Title: learning how to communicate effectively
Post by: Elli64 on October 10, 2017, 10:44:45 AM
I'm the mum to a 28 year old who has been recently diagnosed with emotionally unstable BPD. Little professional help seems to be available locally and I struggle with constantly 'walking on eggshells'.  I need some help with setting boundaries and taking back some control of my life.  I love my son dearly, but am tired of the seemingly endless 'battles' over things that I just don't understand. I want to help him and am struggling with his perception of me as 'good mum' 'bad mum'.  He can be very critical and idealistic (which I know are part of the condition) and manipulative. He doesn't work and I support him financially (working 2 or even 3 jobs).  The latest issues are around 'our' financial situation and his perception that I should be able to save 'X' per month. I feel a lot of pressure to provide and like many people am noticing that bills etc are continually going up. When we discuss the issue he won't listen to reality and says I've always got an excuse.  I should probably say here that I am a single parent - dad passed away 14 years ago.  he was an alcoholic and I now think that he too was BPD (very controlling and possessive). I'm based in the UK but any help from fellow forum members would be very much appreciated


Title: Re: learning how to communicate effectively
Post by: Feeling Better on October 12, 2017, 11:01:48 AM
Hi Elli64

Welcome, you should be able to find lots of help and resources here, I know how emotionally draining it can be trying to do the best by our borderline offspring, never getting it right whatever we do. It can be so frustrating. It's good to read that you recognise the importance of setting boundaries and help for doing that can be found in Tools on the right.

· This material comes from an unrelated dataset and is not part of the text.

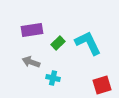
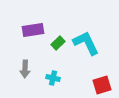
purple rectangle: moved 1 px right
cyan L-shape: moved 2 px left
gray arrow: moved 6 px left, 7 px down; rotated 108 degrees counterclockwise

You say that your son doesn't work and you support him financially by doing 2 or 3 jobs. Wow! What number of hours do you actually work?

Does your son claim benefits, and if so, does he contribute towards the finances?

How likely is it that your son could go out to work?

It seems to me that you are doing all you can but if as you say, you are putting yourself under pressure, you need to step back and take care of your needs as well as your son's. Your health is important too.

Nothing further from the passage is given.